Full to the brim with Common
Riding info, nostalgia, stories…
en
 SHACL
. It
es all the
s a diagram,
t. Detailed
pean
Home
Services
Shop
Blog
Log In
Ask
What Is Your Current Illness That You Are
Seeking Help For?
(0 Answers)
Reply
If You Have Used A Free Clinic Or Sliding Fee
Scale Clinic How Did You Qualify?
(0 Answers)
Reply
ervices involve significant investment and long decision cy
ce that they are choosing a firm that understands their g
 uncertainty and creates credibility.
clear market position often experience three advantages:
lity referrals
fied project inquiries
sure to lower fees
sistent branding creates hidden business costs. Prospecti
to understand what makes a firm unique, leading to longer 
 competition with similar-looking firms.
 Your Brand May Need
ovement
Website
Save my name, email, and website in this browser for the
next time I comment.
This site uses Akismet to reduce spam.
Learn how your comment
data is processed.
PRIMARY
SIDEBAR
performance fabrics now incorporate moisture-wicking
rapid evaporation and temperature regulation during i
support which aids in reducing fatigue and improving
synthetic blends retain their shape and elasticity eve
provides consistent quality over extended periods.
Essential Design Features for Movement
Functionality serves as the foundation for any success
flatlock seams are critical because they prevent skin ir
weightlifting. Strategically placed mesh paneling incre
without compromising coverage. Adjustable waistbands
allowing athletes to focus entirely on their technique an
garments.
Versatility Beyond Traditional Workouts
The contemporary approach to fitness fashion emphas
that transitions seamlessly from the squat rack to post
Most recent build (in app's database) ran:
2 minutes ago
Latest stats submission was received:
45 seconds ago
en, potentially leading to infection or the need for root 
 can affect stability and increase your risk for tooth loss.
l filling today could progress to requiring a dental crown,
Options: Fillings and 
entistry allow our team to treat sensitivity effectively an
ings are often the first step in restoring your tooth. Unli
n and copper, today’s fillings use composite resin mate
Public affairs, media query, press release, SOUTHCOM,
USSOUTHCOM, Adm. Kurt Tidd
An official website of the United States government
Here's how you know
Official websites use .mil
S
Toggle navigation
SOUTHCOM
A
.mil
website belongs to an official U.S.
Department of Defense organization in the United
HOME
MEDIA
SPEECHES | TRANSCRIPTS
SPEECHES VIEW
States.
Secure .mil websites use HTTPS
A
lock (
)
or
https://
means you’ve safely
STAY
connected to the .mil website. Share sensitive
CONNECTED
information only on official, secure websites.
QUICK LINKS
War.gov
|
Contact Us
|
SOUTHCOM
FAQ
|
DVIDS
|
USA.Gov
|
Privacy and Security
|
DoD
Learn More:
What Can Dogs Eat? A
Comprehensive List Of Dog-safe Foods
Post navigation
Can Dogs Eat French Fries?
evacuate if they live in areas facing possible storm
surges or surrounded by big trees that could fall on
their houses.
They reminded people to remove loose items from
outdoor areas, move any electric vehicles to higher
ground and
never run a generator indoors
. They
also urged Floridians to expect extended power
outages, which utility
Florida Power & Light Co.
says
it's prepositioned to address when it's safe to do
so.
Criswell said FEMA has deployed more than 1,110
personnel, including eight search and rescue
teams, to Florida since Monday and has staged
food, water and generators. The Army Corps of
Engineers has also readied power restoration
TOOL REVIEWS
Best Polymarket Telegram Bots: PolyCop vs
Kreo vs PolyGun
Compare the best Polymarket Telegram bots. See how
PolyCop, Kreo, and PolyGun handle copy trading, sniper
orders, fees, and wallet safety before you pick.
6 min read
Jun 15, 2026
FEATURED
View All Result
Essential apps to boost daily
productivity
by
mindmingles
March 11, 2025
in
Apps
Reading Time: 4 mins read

Assignment: Only the lines with the string "also" are wanted; pick them out of the records above and copy them.

Finished exercise:
also urged Floridians to expect extended power
Engineers has also readied power restoration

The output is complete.